Gömülü C – 1 : Gömülü Programlama Yol Haritası

YOL HARİTASI

Düşündüm yazının başlığını, daha güzel ifade edemedim. Bu yazıda, bu yazı dizisine ilişkin hayallerimi, yol haritasını anlatacağım ve umuyorum ki hepsi adım adım gerçekleşecek. Kararlılıkla, sabırla gerçekleşecek. Ve diliyorum ki  hayatımıza bir katkı sağlanabilecek. Eğer bu yol haritasını sonuna kadar okuduysanız, ama heyecanlanmadıysanız lütfen yazı dizisine devam etmeyin.

Önceki yazılarda gömülü sistemler için gerekli donanım altyapısını tahsis etmeye katkı sağlamaya çalışmıştım. Nihayetinde heyecanla beklediğim an geldi çattı 🙂 Yazı dizisinin bu bölümünde her yerde bulunabilecek bilgilere referans vererek, her yerde bulanamayacak bilgileri paylaşmaya çalışacağım. Paylaşırken de öyle sıkıcı şekilde değil de, sohbet muhabbet tadında paylaşmaya çalışacağım. Neyse şimdi laga-lugayı kısa kesip konuya gireyim 🙂

Malumunuz gömülü sistemler kısıtlı kaynaklı sistemler. Gel gelelim bu ifade artık, her durumda doğru bir ifade sayılmaz. Hakikaten bir çok görev için son derece “kısıtlı kaynaklı” olarak değerlendirilebilecek sistemlerin yanında bayağı bayağı “bol kaynaklı” gömülü sistemler de mevcut. Bir “gömülü webserver” yapmak için Microchip firmasının PIC16F84A mikrokontolörü çok kısıtlı kaynaklı kalabilir, öte yandan bu iş ARM Cortex A15 barındıran, doğru tasarlanmış bir gömülü sistem için genelde çocuk oyuncağının bir kaç mertebe altında bir iştir. Sözün özü, kısıtlı kaynak, spesifik bir görev için söz konusudur. Ancak yine de, rekabette var olabilmek için genelde bir işi olabilecek en ucuz ve en kaliteli şekilde yapmak, amaçtır. Bu da kaynakların kısıtlı kalmasına neden olur.

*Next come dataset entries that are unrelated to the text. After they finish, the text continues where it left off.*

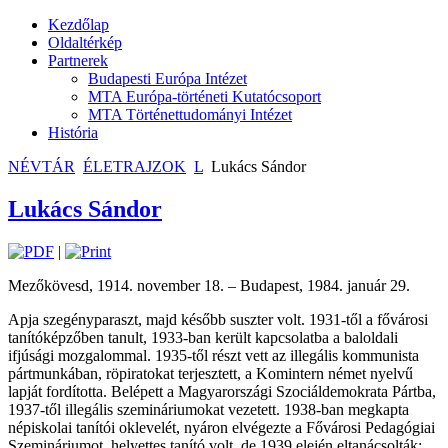
Kezdőlap
Oldaltérkép
Partnerek
Budapesti Európa Intézet
MTA Európa-történeti Kutatócsoport
MTA Történettudományi Intézet
História
NÉVTÁR
ÉLETRAJZOK
L
Lukács Sándor
Lukács Sándor
|
Mezőkövesd, 1914. november 18. – Budapest, 1984. január 29.
Apja szegényparaszt, majd később suszter volt. 1931-től a fővárosi
tanítóképzőben tanult, 1933-ban került kapcsolatba a baloldali
ifjúsági mozgalommal. 1935-től részt vett az illegális kommunista
pártmunkában, röpiratokat terjesztett, a Komintern német nyelvű
lapját fordította. Belépett a Magyarországi Szociáldemokrata Pártba,
1937-től illegális szemináriumokat vezetett. 1938-ban megkapta
népiskolai tanítói oklevelét, nyáron elvégezte a Fővárosi Pedagógiai
Szemináriumot, helyettes tanító volt, de 1939 elején eltanácsolták;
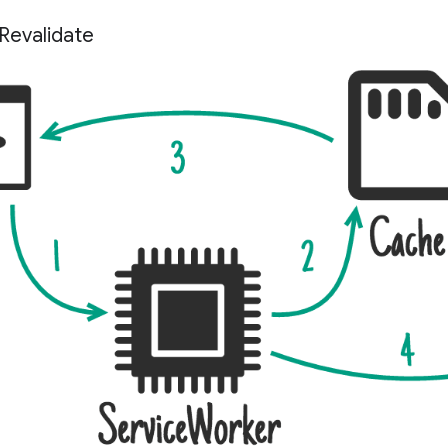
Revalidate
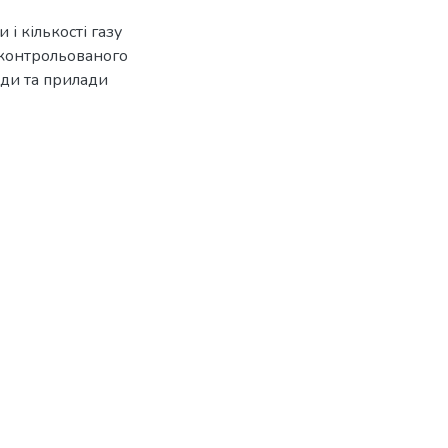
і кількості газу
 контрольованого
оди та прилади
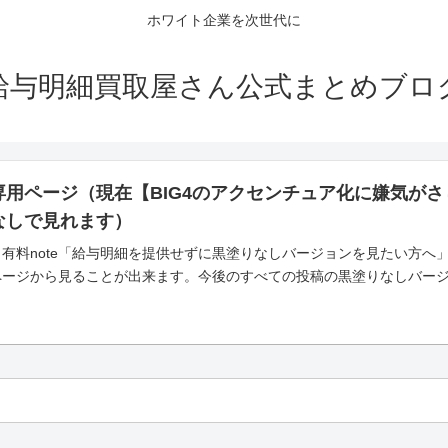
ホワイト企業を次世代に
給与明細買取屋さん公式まとめブロ
専用ページ（現在【BIG4のアクセンチュア化に嫌気が
なしで見れます）
有料note「給与明細を提供せずに黒塗りなしバージョンを見たい方へ
ページから見ることが出来ます。今後のすべての投稿の黒塗りなしバー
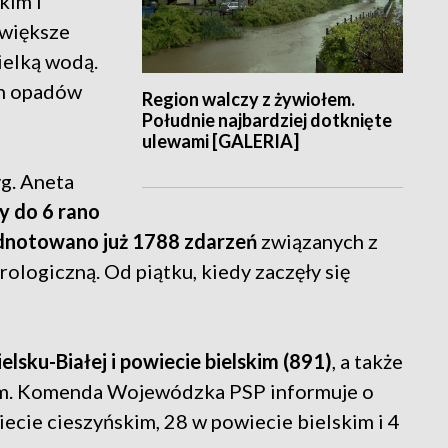
kim i
jwiększe
ielką wodą.
ch opadów
Region walczy z żywiołem.
Południe najbardziej dotknięte
ulewami [GALERIA]
g. Aneta
y do 6 rano
dnotowano już 1788 zdarzeń
związanych z
logiczną. Od piątku, kiedy zaczęły się
elsku-Białej i powiecie bielskim (891)
, a także
kim. Komenda Wojewódzka PSP informuje o
ecie cieszyńskim, 28 w powiecie bielskim i 4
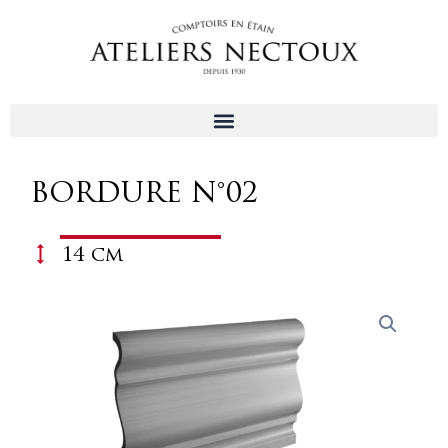
Aller
au
contenu
BORDURE N°02
14 cm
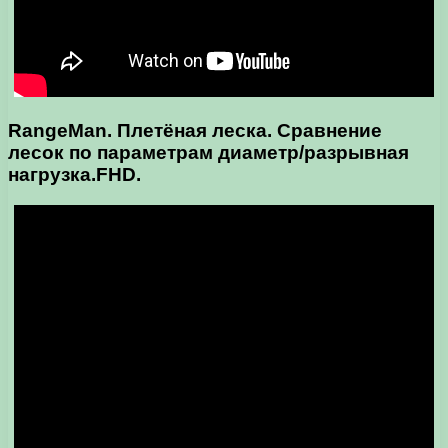
RangeMan. Плетёная леска. Сравнение
лесок по параметрам диаметр/разрывная
нагрузка.FHD.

Kaynaklar kısıtlı olduğu gibi, zaman da çoğunlukla kısıtlıdır. Bu sebeple yazılan kodların son derece optimize, kolay anlaşılabilir, tekrar kullanılabilir, yani aslında “kaliteli” olması gerekmektedir. Efendim yazılım neye göre kaliteli olacak? Meselenin aslı ortaya kondu mu, cevap bulmak kolay olur demişler(N.E.). Cevap basit, “yazılım tasarımı kalitesi standartlarına” göre kaliteli olacak. Yani isim verecek olursak ISO/IEC-14598, ISO/IEC 250×0 standart serisine göre. Evet, sizi duyar gibiyim ve ben de aynı fikirdeyim ama var işte yazılım kalitesinin de standardı 🙂

Efendim neymiş bu standartlar? Standartlar mı yönetecek bizi? Hayır efendim, standartlar yönetmeyecek, standartlar tanımları yapacak, ortak dili belirleyecek sonra biz o ortak dilden konuşacağız ve yazılımlarımızın kalitesini ölçülebilir hale getireceğiz. İyi tamam, ama gömülü sistemler ne alaka? Gömülü sistemler, belki de kaliteli tasarıma en çok ihtiyaç duyulan yazılım tasarım ortamıdır. Zaten zaman kısıtlı, kaynaklar kısıtlı, işin içinde donanım olduğundan değişkenlerin sayısı çok fazla, ürün sürekli güncelleniyor gibi bir ton sebep, rekabette öne geçmek için tasarımın kaliteli olmasını zorunlu kılıyor. İyi de madem standard var, ben ne konuşuyorum? Dedim ya standardlar sadece ortak dili anlatıyor ve bazı ölçüm yöntemlerini belirliyor. İyi olana gitmek bize kalıyor. Dil ortak ama ne konuşacağımızı yine biz belirliyoruz.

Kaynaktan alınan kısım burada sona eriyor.